### Record excerpts

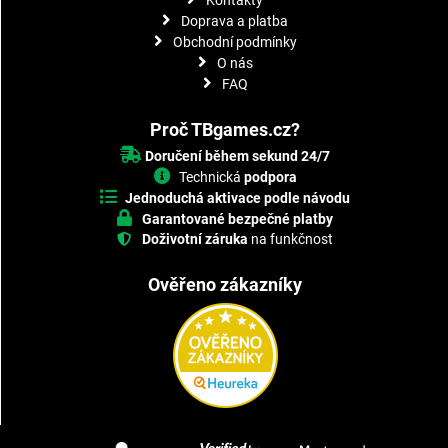
Doprava a platba
Obchodní podmínky
O nás
FAQ
Proč TBgames.cz?
Doručení během sekund 24/7
Technická
podpora
Jednoduchá aktivace podle návodu
Garantované bezpečné platby
Doživotní záruka
na funkčnost
Ověřeno zákazníky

### Task item
Omit every picture, then repeat the remaining data exactly as it appears above.

### The answer
Doprava a platba
Obchodní podmínky
O nás
FAQ
Proč TBgames.cz?
Doručení během sekund 24/7
Technická
podpora
Jednoduchá aktivace podle návodu
Garantované bezpečné platby
Doživotní záruka
na funkčnost
Ověřeno zákazníky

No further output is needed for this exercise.